### Exercise requirements
Leave every picture out, then reproduce the rest of the listing exactly.

### Study material
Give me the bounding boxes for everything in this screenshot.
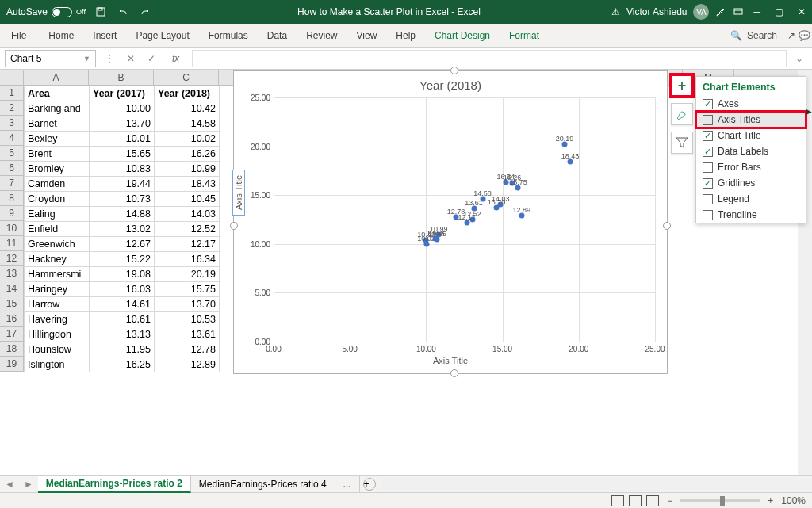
chart-title[interactable]: Year (2018) bbox=[234, 71, 667, 97]
chart-element-item[interactable]: ✓Gridlines bbox=[696, 175, 806, 191]
display-options-icon[interactable] bbox=[733, 6, 744, 17]
cell[interactable]: 20.19 bbox=[155, 267, 220, 282]
chart-object[interactable]: Year (2018) Axis Title 0.005.0010.0015.0… bbox=[233, 70, 668, 374]
tab-formulas[interactable]: Formulas bbox=[199, 25, 258, 46]
cell[interactable]: 12.89 bbox=[155, 357, 220, 372]
undo-icon[interactable] bbox=[117, 6, 128, 17]
x-axis-title[interactable]: Axis Title bbox=[234, 356, 667, 365]
cell[interactable]: 16.34 bbox=[155, 252, 220, 267]
cell[interactable]: Hammersmi bbox=[25, 267, 90, 282]
zoom-in-icon[interactable]: + bbox=[768, 495, 773, 506]
cell[interactable]: Harrow bbox=[25, 297, 90, 312]
cell[interactable]: 16.26 bbox=[155, 147, 220, 162]
cell[interactable]: 12.52 bbox=[155, 222, 220, 237]
cell[interactable]: 13.02 bbox=[90, 222, 155, 237]
cell[interactable]: 10.01 bbox=[90, 132, 155, 147]
tab-help[interactable]: Help bbox=[386, 25, 425, 46]
flyout-arrow-icon[interactable]: ▶ bbox=[806, 107, 812, 116]
row-header[interactable]: 6 bbox=[0, 161, 23, 176]
minimize-icon[interactable]: ─ bbox=[753, 6, 760, 17]
row-header[interactable]: 8 bbox=[0, 191, 23, 206]
cell[interactable]: 14.88 bbox=[90, 207, 155, 222]
row-header[interactable]: 19 bbox=[0, 357, 23, 372]
cell[interactable]: 14.03 bbox=[155, 207, 220, 222]
tab-view[interactable]: View bbox=[347, 25, 387, 46]
col-header[interactable]: A bbox=[24, 70, 89, 85]
cell[interactable]: 10.45 bbox=[155, 192, 220, 207]
table-header-cell[interactable]: Area bbox=[25, 86, 90, 101]
chart-element-item[interactable]: Error Bars bbox=[696, 159, 806, 175]
row-header[interactable]: 18 bbox=[0, 342, 23, 357]
row-header[interactable]: 13 bbox=[0, 266, 23, 281]
row-header[interactable]: 2 bbox=[0, 101, 23, 116]
normal-view-icon[interactable] bbox=[611, 495, 624, 506]
cell[interactable]: 15.75 bbox=[155, 282, 220, 297]
cell[interactable]: 15.65 bbox=[90, 147, 155, 162]
zoom-out-icon[interactable]: − bbox=[667, 495, 672, 506]
zoom-value[interactable]: 100% bbox=[781, 495, 806, 506]
y-axis-title[interactable]: Axis Title bbox=[232, 170, 245, 216]
sheet-nav-right-icon[interactable]: ► bbox=[19, 479, 38, 490]
formula-input[interactable] bbox=[192, 50, 787, 67]
pen-icon[interactable] bbox=[715, 6, 726, 17]
comments-icon[interactable]: 💬 bbox=[798, 29, 810, 42]
row-header[interactable]: 3 bbox=[0, 116, 23, 131]
tab-data[interactable]: Data bbox=[258, 25, 297, 46]
cell[interactable]: Ealing bbox=[25, 207, 90, 222]
cell[interactable]: Bromley bbox=[25, 162, 90, 177]
expand-formula-icon[interactable]: ⌄ bbox=[791, 52, 807, 66]
cell[interactable]: 15.22 bbox=[90, 252, 155, 267]
cell[interactable]: Barking and bbox=[25, 101, 90, 116]
cell[interactable]: Greenwich bbox=[25, 237, 90, 252]
row-header[interactable]: 1 bbox=[0, 86, 23, 101]
chart-element-item[interactable]: ✓Chart Title bbox=[696, 128, 806, 143]
cell[interactable]: Hounslow bbox=[25, 342, 90, 357]
close-icon[interactable]: ✕ bbox=[798, 6, 806, 17]
cell[interactable]: 13.61 bbox=[155, 327, 220, 342]
chart-element-item[interactable]: Legend bbox=[696, 191, 806, 207]
tab-format[interactable]: Format bbox=[500, 25, 549, 46]
chart-filters-button[interactable] bbox=[671, 132, 693, 154]
cell[interactable]: Croydon bbox=[25, 192, 90, 207]
table-header-cell[interactable]: Year (2017) bbox=[90, 86, 155, 101]
cell[interactable]: 16.03 bbox=[90, 282, 155, 297]
chart-element-item[interactable]: Axis Titles bbox=[696, 112, 806, 128]
row-header[interactable]: 17 bbox=[0, 327, 23, 342]
search-box[interactable]: 🔍 Search bbox=[722, 30, 785, 41]
share-icon[interactable]: ↗ bbox=[785, 29, 798, 42]
cell[interactable]: 13.70 bbox=[90, 116, 155, 132]
row-header[interactable]: 9 bbox=[0, 206, 23, 221]
row-header[interactable]: 14 bbox=[0, 281, 23, 296]
name-box[interactable]: Chart 5 ▼ bbox=[5, 50, 96, 67]
tab-file[interactable]: File bbox=[2, 25, 36, 46]
tab-home[interactable]: Home bbox=[39, 25, 83, 46]
cell[interactable]: Brent bbox=[25, 147, 90, 162]
new-sheet-button[interactable]: + bbox=[363, 478, 376, 491]
plot-area[interactable]: 0.005.0010.0015.0020.0025.000.005.0010.0… bbox=[274, 97, 655, 342]
row-header[interactable]: 5 bbox=[0, 146, 23, 161]
cell[interactable]: 10.61 bbox=[90, 312, 155, 327]
select-all-icon[interactable] bbox=[0, 70, 24, 85]
cell[interactable]: 13.13 bbox=[90, 327, 155, 342]
cell[interactable]: Islington bbox=[25, 357, 90, 372]
sheet-tab[interactable]: MedianEarnings-Prices ratio 4 bbox=[191, 476, 335, 492]
chart-element-item[interactable]: Trendline bbox=[696, 207, 806, 223]
enter-icon[interactable]: ✓ bbox=[144, 52, 159, 66]
sheet-tab-active[interactable]: MedianEarnings-Prices ratio 2 bbox=[38, 476, 191, 493]
chart-elements-button[interactable]: + bbox=[671, 74, 693, 97]
tab-chart-design[interactable]: Chart Design bbox=[425, 25, 500, 46]
row-header[interactable]: 7 bbox=[0, 176, 23, 191]
cell[interactable]: 19.44 bbox=[90, 177, 155, 192]
cell[interactable]: 18.43 bbox=[155, 177, 220, 192]
sheet-nav-left-icon[interactable]: ◄ bbox=[0, 479, 19, 490]
save-icon[interactable] bbox=[95, 6, 106, 17]
table-header-cell[interactable]: Year (2018) bbox=[155, 86, 220, 101]
cancel-icon[interactable]: ✕ bbox=[123, 52, 139, 66]
row-header[interactable]: 4 bbox=[0, 131, 23, 146]
user-area[interactable]: ⚠ Victor Ashiedu VA bbox=[611, 4, 745, 20]
cell[interactable]: Barnet bbox=[25, 116, 90, 132]
cell[interactable]: 14.61 bbox=[90, 297, 155, 312]
cell[interactable]: 10.00 bbox=[90, 101, 155, 116]
col-header[interactable]: B bbox=[89, 70, 154, 85]
page-layout-view-icon[interactable] bbox=[629, 495, 642, 506]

### Problem solution
Give me the bounding boxes for everything in this screenshot.
chart-title[interactable]: Year (2018) bbox=[234, 71, 667, 97]
chart-element-item[interactable]: ✓Gridlines bbox=[696, 175, 806, 191]
display-options-icon[interactable] bbox=[733, 6, 744, 17]
cell[interactable]: 20.19 bbox=[155, 267, 220, 282]
chart-object[interactable]: Year (2018) Axis Title 0.005.0010.0015.0… bbox=[233, 70, 668, 374]
tab-formulas[interactable]: Formulas bbox=[199, 25, 258, 46]
cell[interactable]: 12.89 bbox=[155, 357, 220, 372]
undo-icon[interactable] bbox=[117, 6, 128, 17]
x-axis-title[interactable]: Axis Title bbox=[234, 356, 667, 365]
cell[interactable]: 16.34 bbox=[155, 252, 220, 267]
cell[interactable]: Hammersmi bbox=[25, 267, 90, 282]
zoom-in-icon[interactable]: + bbox=[768, 495, 773, 506]
cell[interactable]: Harrow bbox=[25, 297, 90, 312]
cell[interactable]: 16.26 bbox=[155, 147, 220, 162]
cell[interactable]: 12.52 bbox=[155, 222, 220, 237]
cell[interactable]: 13.02 bbox=[90, 222, 155, 237]
cell[interactable]: 10.01 bbox=[90, 132, 155, 147]
tab-help[interactable]: Help bbox=[386, 25, 425, 46]
flyout-arrow-icon[interactable]: ▶ bbox=[806, 107, 812, 116]
row-header[interactable]: 6 bbox=[0, 161, 23, 176]
minimize-icon[interactable]: ─ bbox=[753, 6, 760, 17]
row-header[interactable]: 8 bbox=[0, 191, 23, 206]
cell[interactable]: 14.88 bbox=[90, 207, 155, 222]
row-header[interactable]: 19 bbox=[0, 357, 23, 372]
cell[interactable]: 14.03 bbox=[155, 207, 220, 222]
tab-view[interactable]: View bbox=[347, 25, 387, 46]
col-header[interactable]: A bbox=[24, 70, 89, 85]
cell[interactable]: 10.45 bbox=[155, 192, 220, 207]
table-header-cell[interactable]: Area bbox=[25, 86, 90, 101]
chart-element-item[interactable]: Error Bars bbox=[696, 159, 806, 175]
row-header[interactable]: 18 bbox=[0, 342, 23, 357]
row-header[interactable]: 13 bbox=[0, 266, 23, 281]
row-header[interactable]: 2 bbox=[0, 101, 23, 116]
normal-view-icon[interactable] bbox=[611, 495, 624, 506]
cell[interactable]: 15.75 bbox=[155, 282, 220, 297]
cell[interactable]: 15.65 bbox=[90, 147, 155, 162]
zoom-out-icon[interactable]: − bbox=[667, 495, 672, 506]
zoom-value[interactable]: 100% bbox=[781, 495, 806, 506]
y-axis-title[interactable]: Axis Title bbox=[232, 170, 245, 216]
sheet-nav-right-icon[interactable]: ► bbox=[19, 479, 38, 490]
formula-input[interactable] bbox=[192, 50, 787, 67]
pen-icon[interactable] bbox=[715, 6, 726, 17]
comments-icon[interactable]: 💬 bbox=[798, 29, 810, 42]
row-header[interactable]: 3 bbox=[0, 116, 23, 131]
tab-data[interactable]: Data bbox=[258, 25, 297, 46]
cell[interactable]: Ealing bbox=[25, 207, 90, 222]
cell[interactable]: Bromley bbox=[25, 162, 90, 177]
expand-formula-icon[interactable]: ⌄ bbox=[791, 52, 807, 66]
cell[interactable]: 15.22 bbox=[90, 252, 155, 267]
cell[interactable]: Barking and bbox=[25, 101, 90, 116]
cell[interactable]: Greenwich bbox=[25, 237, 90, 252]
row-header[interactable]: 1 bbox=[0, 86, 23, 101]
chart-element-item[interactable]: ✓Chart Title bbox=[696, 128, 806, 143]
cell[interactable]: Hounslow bbox=[25, 342, 90, 357]
close-icon[interactable]: ✕ bbox=[798, 6, 806, 17]
cell[interactable]: 13.61 bbox=[155, 327, 220, 342]
chart-element-item[interactable]: Legend bbox=[696, 191, 806, 207]
tab-format[interactable]: Format bbox=[500, 25, 549, 46]
chart-filters-button[interactable] bbox=[671, 132, 693, 154]
cell[interactable]: Croydon bbox=[25, 192, 90, 207]
table-header-cell[interactable]: Year (2017) bbox=[90, 86, 155, 101]
cell[interactable]: 16.03 bbox=[90, 282, 155, 297]
chart-element-item[interactable]: Axis Titles bbox=[696, 112, 806, 128]
row-header[interactable]: 17 bbox=[0, 327, 23, 342]
search-box[interactable]: 🔍 Search bbox=[722, 30, 785, 41]
share-icon[interactable]: ↗ bbox=[785, 29, 798, 42]
cell[interactable]: 13.70 bbox=[90, 116, 155, 132]
row-header[interactable]: 9 bbox=[0, 206, 23, 221]
row-header[interactable]: 14 bbox=[0, 281, 23, 296]
name-box[interactable]: Chart 5 ▼ bbox=[5, 50, 96, 67]
tab-file[interactable]: File bbox=[2, 25, 36, 46]
tab-home[interactable]: Home bbox=[39, 25, 83, 46]
cell[interactable]: Brent bbox=[25, 147, 90, 162]
new-sheet-button[interactable]: + bbox=[363, 478, 376, 491]
plot-area[interactable]: 0.005.0010.0015.0020.0025.000.005.0010.0… bbox=[274, 97, 655, 342]
row-header[interactable]: 5 bbox=[0, 146, 23, 161]
cell[interactable]: 10.61 bbox=[90, 312, 155, 327]
select-all-icon[interactable] bbox=[0, 70, 24, 85]
cell[interactable]: 13.13 bbox=[90, 327, 155, 342]
cell[interactable]: Islington bbox=[25, 357, 90, 372]
sheet-tab[interactable]: MedianEarnings-Prices ratio 4 bbox=[191, 476, 335, 492]
chart-element-item[interactable]: Trendline bbox=[696, 207, 806, 223]
enter-icon[interactable]: ✓ bbox=[144, 52, 159, 66]
sheet-tab-active[interactable]: MedianEarnings-Prices ratio 2 bbox=[38, 476, 191, 493]
chart-elements-button[interactable]: + bbox=[671, 74, 693, 97]
tab-chart-design[interactable]: Chart Design bbox=[425, 25, 500, 46]
row-header[interactable]: 7 bbox=[0, 176, 23, 191]
cell[interactable]: 19.44 bbox=[90, 177, 155, 192]
cell[interactable]: 18.43 bbox=[155, 177, 220, 192]
sheet-nav-left-icon[interactable]: ◄ bbox=[0, 479, 19, 490]
save-icon[interactable] bbox=[95, 6, 106, 17]
table-header-cell[interactable]: Year (2018) bbox=[155, 86, 220, 101]
cancel-icon[interactable]: ✕ bbox=[123, 52, 139, 66]
row-header[interactable]: 4 bbox=[0, 131, 23, 146]
user-area[interactable]: ⚠ Victor Ashiedu VA bbox=[611, 4, 745, 20]
cell[interactable]: Barnet bbox=[25, 116, 90, 132]
cell[interactable]: 14.61 bbox=[90, 297, 155, 312]
cell[interactable]: 10.00 bbox=[90, 101, 155, 116]
col-header[interactable]: B bbox=[89, 70, 154, 85]
page-layout-view-icon[interactable] bbox=[629, 495, 642, 506]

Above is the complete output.